Altri vedono la partecipazione come qualcosa di strumentale ad un miglioramento economico, ovvero legata esclusivamente ad aumenti di stipendio o di inquadramento, a premi una tantum etc.. Sono lavoratori che non sono quindi disposti ad essere coinvolti in processi partecipativi se prima non sono ben chiare le condizioni dello scambio, del dare e dell’avere. E dato che non è facile misurare nel breve termine e in modo oggettivo i risultati derivanti da pratiche di partecipazione, accettano soluzioni legate esclusivamente a fattori agevolmente misurabili e quantificabili, ovvero proprio quei fattori che normalmente risultano meno incisivi nel migliorare la performance aziendale. Ne sono un esempio i classici interventi per il miglioramento dei tempi dì attraversamento dei prodotti all’interno della catena logistica, un fattore certo importante ma raramente determinante per un salto di qualità gestionale e personale. È una posizione che nasce anche da una radicata convinzione di antitesi fra interessi dell’impresa ed interessi dei lavoratori, i quali non possono e non devono in alcun modo regalare nulla ad una controparte che si appropria del plusvalore da essi prodotto.

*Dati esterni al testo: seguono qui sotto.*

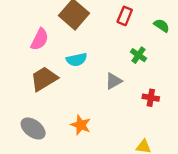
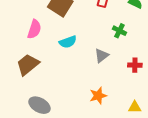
brown trapezoid: (44, 79) -> (28, 65), moved
orange star: (81, 125) -> (98, 96), moved, turned -30

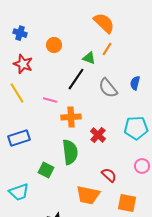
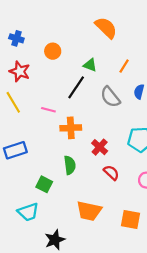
orange line: (107, 49) -> (124, 66), moved
green semicircle: (70, 152) -> (70, 165), size x0.7
red semicircle: (109, 175) -> (111, 173), moved
cyan trapezoid: (19, 192) -> (28, 212), moved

Vi sono infine lavoratori tendenzialmente favorevoli alla partecipazione. Molti di loro tuttavia non hanno idea delle modalità, implicazioni, limiti e potenzialità della partecipazione. Ed è quindi su questi temi che occorre fare chiarezza, specie in quei contesti, come quelli delle imprese cooperative, dove la partecipazione non solo dovrebbe essere qualcosa di naturale e spontaneo, ma dovrebbe pure costituire un elemento vincente nella competizione sul mercato ed un fattore decisivo nella determinazione del benessere del lavoratore.

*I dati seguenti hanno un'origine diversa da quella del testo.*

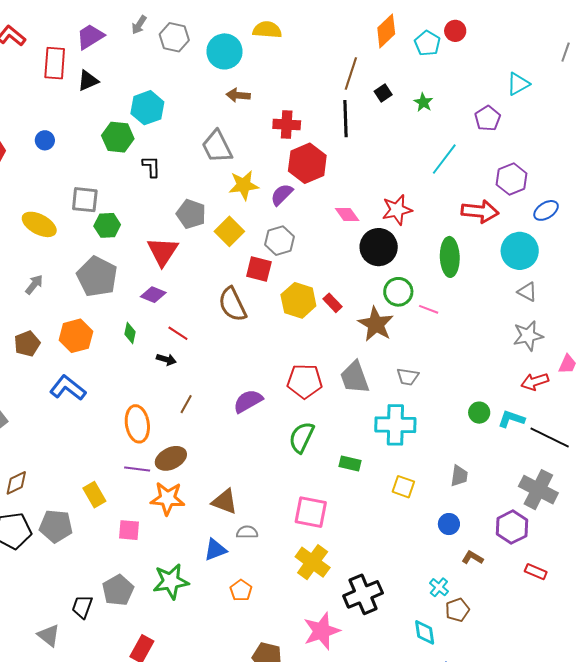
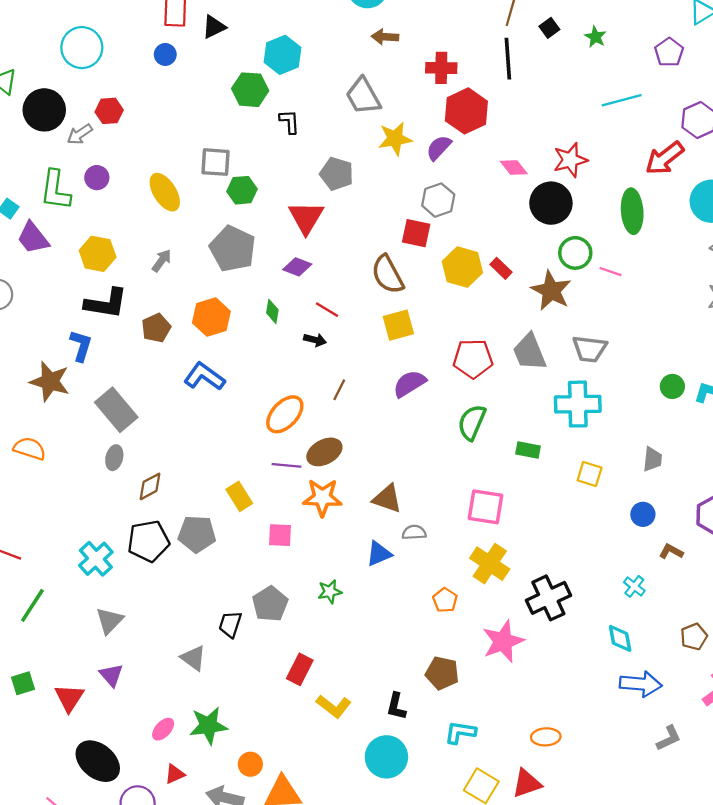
blue circle: (45, 140) -> (165, 54), moved
cyan line: (444, 159) -> (622, 100), turned 40
red arrow: (480, 211) -> (665, 158), turned 138
yellow ellipse: (39, 224) -> (165, 192), turned 32
yellow square: (229, 231) -> (398, 325), moved, turned 32
gray trapezoid: (408, 377) -> (590, 349), size x1.4
orange ellipse: (137, 424) -> (285, 414), turned 54
green star: (171, 581) -> (330, 592), size x0.6
orange pentagon: (241, 590) -> (445, 600), moved
brown pentagon: (457, 610) -> (694, 637), moved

Fortunatamente nelle cooperative non si parte da zero. Occorre considerare i non pochi – ma mai studiati – esempi di partecipazione realizzati in questi anni all’interno delle imprese cooperative, di cui ho già scritto tempo fa (ad esempio in La morte della partecipazione in cooperativa e La partecipazione in cooperativa), da cui si evince chiaramente che nelle cooperative di lavoro la partecipazione è un processo che non nasce in modo spontaneo, ma richiede di essere programmata, gestita e controllata attraverso strumenti di sviluppo organizzativo. Solo quando si capirà – come dato culturale diffuso – che la partecipazione è un modo diverso di lavorare che fa parte del compito di ciascuno, allora potremo parlare di partecipazione in cooperativa come di presenza intelligente sul lavoro che garantisce interazione sociale e flessibilità.